### WHAT TO WORK ON
Restate, word for word, each record that follows.

### DATA EXCERPTS
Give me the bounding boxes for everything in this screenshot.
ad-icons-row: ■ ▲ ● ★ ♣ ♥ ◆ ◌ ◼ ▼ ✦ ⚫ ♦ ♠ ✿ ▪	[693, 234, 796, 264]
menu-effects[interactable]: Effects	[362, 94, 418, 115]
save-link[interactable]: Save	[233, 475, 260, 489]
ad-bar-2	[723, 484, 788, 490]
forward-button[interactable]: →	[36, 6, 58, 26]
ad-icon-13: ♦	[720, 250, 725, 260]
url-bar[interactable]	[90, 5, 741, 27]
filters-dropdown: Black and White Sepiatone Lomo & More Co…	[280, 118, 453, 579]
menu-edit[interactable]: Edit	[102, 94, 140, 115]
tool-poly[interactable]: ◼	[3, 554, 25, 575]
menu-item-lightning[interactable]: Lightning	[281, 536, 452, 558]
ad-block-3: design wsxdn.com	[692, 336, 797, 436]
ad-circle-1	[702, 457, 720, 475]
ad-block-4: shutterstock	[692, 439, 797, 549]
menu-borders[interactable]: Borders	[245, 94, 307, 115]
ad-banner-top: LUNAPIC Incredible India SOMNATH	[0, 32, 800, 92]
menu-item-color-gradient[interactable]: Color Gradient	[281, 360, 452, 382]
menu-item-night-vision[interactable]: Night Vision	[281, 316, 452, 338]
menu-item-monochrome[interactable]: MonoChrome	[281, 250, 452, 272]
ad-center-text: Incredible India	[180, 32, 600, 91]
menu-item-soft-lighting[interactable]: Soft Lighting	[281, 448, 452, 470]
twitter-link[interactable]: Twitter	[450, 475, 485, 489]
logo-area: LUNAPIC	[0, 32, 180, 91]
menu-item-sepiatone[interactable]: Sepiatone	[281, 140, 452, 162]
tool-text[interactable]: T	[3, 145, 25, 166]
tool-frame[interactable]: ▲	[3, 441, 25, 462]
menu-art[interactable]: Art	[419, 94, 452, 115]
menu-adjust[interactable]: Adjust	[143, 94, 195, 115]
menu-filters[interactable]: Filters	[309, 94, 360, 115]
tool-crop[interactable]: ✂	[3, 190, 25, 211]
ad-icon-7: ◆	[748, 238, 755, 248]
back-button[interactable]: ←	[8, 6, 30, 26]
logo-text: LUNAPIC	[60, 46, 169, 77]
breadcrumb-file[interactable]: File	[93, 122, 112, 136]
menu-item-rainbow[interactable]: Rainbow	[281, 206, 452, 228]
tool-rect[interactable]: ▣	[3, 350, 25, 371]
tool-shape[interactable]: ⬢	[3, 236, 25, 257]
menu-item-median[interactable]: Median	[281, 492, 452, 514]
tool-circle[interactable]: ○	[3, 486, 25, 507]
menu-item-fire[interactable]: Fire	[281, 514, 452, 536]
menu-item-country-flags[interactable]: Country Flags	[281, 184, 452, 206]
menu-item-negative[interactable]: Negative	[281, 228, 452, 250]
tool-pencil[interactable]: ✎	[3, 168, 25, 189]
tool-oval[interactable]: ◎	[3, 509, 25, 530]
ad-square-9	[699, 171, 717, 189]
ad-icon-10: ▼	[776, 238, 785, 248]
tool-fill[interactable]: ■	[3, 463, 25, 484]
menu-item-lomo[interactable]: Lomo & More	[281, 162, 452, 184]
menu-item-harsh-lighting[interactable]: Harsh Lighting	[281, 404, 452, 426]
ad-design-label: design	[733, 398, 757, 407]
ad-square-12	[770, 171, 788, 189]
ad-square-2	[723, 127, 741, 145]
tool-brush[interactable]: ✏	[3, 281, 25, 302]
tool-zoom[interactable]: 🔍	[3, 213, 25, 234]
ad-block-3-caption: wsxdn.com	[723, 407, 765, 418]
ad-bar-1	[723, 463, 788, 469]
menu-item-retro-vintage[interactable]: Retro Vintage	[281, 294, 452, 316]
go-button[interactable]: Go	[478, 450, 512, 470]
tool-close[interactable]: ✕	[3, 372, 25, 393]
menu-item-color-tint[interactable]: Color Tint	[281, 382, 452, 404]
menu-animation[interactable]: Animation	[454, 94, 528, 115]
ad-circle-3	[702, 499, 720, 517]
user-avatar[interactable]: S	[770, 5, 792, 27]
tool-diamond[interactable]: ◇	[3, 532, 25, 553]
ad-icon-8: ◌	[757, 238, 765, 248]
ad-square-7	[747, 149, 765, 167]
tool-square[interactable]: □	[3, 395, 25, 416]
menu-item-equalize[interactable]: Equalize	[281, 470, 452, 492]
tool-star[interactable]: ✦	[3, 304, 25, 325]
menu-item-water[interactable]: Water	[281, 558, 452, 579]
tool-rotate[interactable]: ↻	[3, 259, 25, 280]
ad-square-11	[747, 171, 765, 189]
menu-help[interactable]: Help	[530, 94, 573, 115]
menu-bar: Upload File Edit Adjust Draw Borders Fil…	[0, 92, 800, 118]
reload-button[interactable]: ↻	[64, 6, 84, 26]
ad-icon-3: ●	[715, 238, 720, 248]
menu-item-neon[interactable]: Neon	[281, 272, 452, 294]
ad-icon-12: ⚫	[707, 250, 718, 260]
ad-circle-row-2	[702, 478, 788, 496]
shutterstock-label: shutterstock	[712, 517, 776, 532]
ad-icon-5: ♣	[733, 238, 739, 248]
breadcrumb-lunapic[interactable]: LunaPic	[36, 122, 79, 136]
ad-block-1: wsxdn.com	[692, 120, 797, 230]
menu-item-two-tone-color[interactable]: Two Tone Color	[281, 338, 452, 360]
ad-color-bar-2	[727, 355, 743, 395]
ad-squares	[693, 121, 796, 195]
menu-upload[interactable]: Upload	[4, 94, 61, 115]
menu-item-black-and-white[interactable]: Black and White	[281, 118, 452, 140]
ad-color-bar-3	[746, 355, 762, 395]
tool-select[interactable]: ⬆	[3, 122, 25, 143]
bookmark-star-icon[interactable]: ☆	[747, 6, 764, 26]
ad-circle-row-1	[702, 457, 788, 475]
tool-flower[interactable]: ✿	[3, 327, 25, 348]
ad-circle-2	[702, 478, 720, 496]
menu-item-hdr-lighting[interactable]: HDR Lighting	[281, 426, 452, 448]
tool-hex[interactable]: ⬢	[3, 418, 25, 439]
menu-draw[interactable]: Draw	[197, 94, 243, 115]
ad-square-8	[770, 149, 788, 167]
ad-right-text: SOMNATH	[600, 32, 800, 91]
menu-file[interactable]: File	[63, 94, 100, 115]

### OUTPUT BELOW
Give me the bounding boxes for everything in this screenshot.
ad-icons-row: ■ ▲ ● ★ ♣ ♥ ◆ ◌ ◼ ▼ ✦ ⚫ ♦ ♠ ✿ ▪	[693, 234, 796, 264]
menu-effects[interactable]: Effects	[362, 94, 418, 115]
save-link[interactable]: Save	[233, 475, 260, 489]
ad-bar-2	[723, 484, 788, 490]
forward-button[interactable]: →	[36, 6, 58, 26]
ad-icon-13: ♦	[720, 250, 725, 260]
url-bar[interactable]	[90, 5, 741, 27]
filters-dropdown: Black and White Sepiatone Lomo & More Co…	[280, 118, 453, 579]
menu-edit[interactable]: Edit	[102, 94, 140, 115]
tool-poly[interactable]: ◼	[3, 554, 25, 575]
menu-item-lightning[interactable]: Lightning	[281, 536, 452, 558]
ad-block-3: design wsxdn.com	[692, 336, 797, 436]
ad-circle-1	[702, 457, 720, 475]
ad-block-4: shutterstock	[692, 439, 797, 549]
menu-borders[interactable]: Borders	[245, 94, 307, 115]
ad-banner-top: LUNAPIC Incredible India SOMNATH	[0, 32, 800, 92]
menu-item-color-gradient[interactable]: Color Gradient	[281, 360, 452, 382]
menu-item-night-vision[interactable]: Night Vision	[281, 316, 452, 338]
menu-item-monochrome[interactable]: MonoChrome	[281, 250, 452, 272]
ad-center-text: Incredible India	[180, 32, 600, 91]
menu-item-soft-lighting[interactable]: Soft Lighting	[281, 448, 452, 470]
twitter-link[interactable]: Twitter	[450, 475, 485, 489]
logo-area: LUNAPIC	[0, 32, 180, 91]
menu-item-sepiatone[interactable]: Sepiatone	[281, 140, 452, 162]
tool-text[interactable]: T	[3, 145, 25, 166]
tool-frame[interactable]: ▲	[3, 441, 25, 462]
menu-art[interactable]: Art	[419, 94, 452, 115]
menu-adjust[interactable]: Adjust	[143, 94, 195, 115]
menu-filters[interactable]: Filters	[309, 94, 360, 115]
tool-crop[interactable]: ✂	[3, 190, 25, 211]
ad-icon-7: ◆	[748, 238, 755, 248]
back-button[interactable]: ←	[8, 6, 30, 26]
logo-text: LUNAPIC	[60, 46, 169, 77]
breadcrumb-file[interactable]: File	[93, 122, 112, 136]
menu-item-rainbow[interactable]: Rainbow	[281, 206, 452, 228]
tool-rect[interactable]: ▣	[3, 350, 25, 371]
tool-shape[interactable]: ⬢	[3, 236, 25, 257]
menu-item-median[interactable]: Median	[281, 492, 452, 514]
tool-circle[interactable]: ○	[3, 486, 25, 507]
menu-item-fire[interactable]: Fire	[281, 514, 452, 536]
menu-item-country-flags[interactable]: Country Flags	[281, 184, 452, 206]
menu-item-negative[interactable]: Negative	[281, 228, 452, 250]
tool-pencil[interactable]: ✎	[3, 168, 25, 189]
tool-oval[interactable]: ◎	[3, 509, 25, 530]
ad-square-9	[699, 171, 717, 189]
ad-icon-10: ▼	[776, 238, 785, 248]
tool-fill[interactable]: ■	[3, 463, 25, 484]
menu-item-lomo[interactable]: Lomo & More	[281, 162, 452, 184]
menu-item-harsh-lighting[interactable]: Harsh Lighting	[281, 404, 452, 426]
ad-design-label: design	[733, 398, 757, 407]
ad-square-12	[770, 171, 788, 189]
ad-square-2	[723, 127, 741, 145]
tool-brush[interactable]: ✏	[3, 281, 25, 302]
tool-zoom[interactable]: 🔍	[3, 213, 25, 234]
ad-block-3-caption: wsxdn.com	[723, 407, 765, 418]
ad-bar-1	[723, 463, 788, 469]
menu-item-retro-vintage[interactable]: Retro Vintage	[281, 294, 452, 316]
go-button[interactable]: Go	[478, 450, 512, 470]
tool-close[interactable]: ✕	[3, 372, 25, 393]
menu-item-color-tint[interactable]: Color Tint	[281, 382, 452, 404]
menu-animation[interactable]: Animation	[454, 94, 528, 115]
ad-circle-3	[702, 499, 720, 517]
user-avatar[interactable]: S	[770, 5, 792, 27]
tool-diamond[interactable]: ◇	[3, 532, 25, 553]
ad-icon-8: ◌	[757, 238, 765, 248]
ad-square-7	[747, 149, 765, 167]
tool-square[interactable]: □	[3, 395, 25, 416]
menu-item-equalize[interactable]: Equalize	[281, 470, 452, 492]
tool-star[interactable]: ✦	[3, 304, 25, 325]
menu-item-water[interactable]: Water	[281, 558, 452, 579]
tool-rotate[interactable]: ↻	[3, 259, 25, 280]
ad-square-11	[747, 171, 765, 189]
menu-help[interactable]: Help	[530, 94, 573, 115]
menu-bar: Upload File Edit Adjust Draw Borders Fil…	[0, 92, 800, 118]
reload-button[interactable]: ↻	[64, 6, 84, 26]
ad-icon-3: ●	[715, 238, 720, 248]
menu-item-neon[interactable]: Neon	[281, 272, 452, 294]
ad-icon-12: ⚫	[707, 250, 718, 260]
ad-circle-row-2	[702, 478, 788, 496]
shutterstock-label: shutterstock	[712, 517, 776, 532]
ad-icon-5: ♣	[733, 238, 739, 248]
breadcrumb-lunapic[interactable]: LunaPic	[36, 122, 79, 136]
ad-block-1: wsxdn.com	[692, 120, 797, 230]
menu-item-two-tone-color[interactable]: Two Tone Color	[281, 338, 452, 360]
ad-color-bar-2	[727, 355, 743, 395]
ad-squares	[693, 121, 796, 195]
menu-upload[interactable]: Upload	[4, 94, 61, 115]
menu-item-black-and-white[interactable]: Black and White	[281, 118, 452, 140]
ad-color-bar-3	[746, 355, 762, 395]
tool-select[interactable]: ⬆	[3, 122, 25, 143]
bookmark-star-icon[interactable]: ☆	[747, 6, 764, 26]
ad-circle-row-1	[702, 457, 788, 475]
tool-flower[interactable]: ✿	[3, 327, 25, 348]
ad-circle-2	[702, 478, 720, 496]
menu-item-hdr-lighting[interactable]: HDR Lighting	[281, 426, 452, 448]
tool-hex[interactable]: ⬢	[3, 418, 25, 439]
menu-draw[interactable]: Draw	[197, 94, 243, 115]
ad-square-8	[770, 149, 788, 167]
ad-right-text: SOMNATH	[600, 32, 800, 91]
menu-file[interactable]: File	[63, 94, 100, 115]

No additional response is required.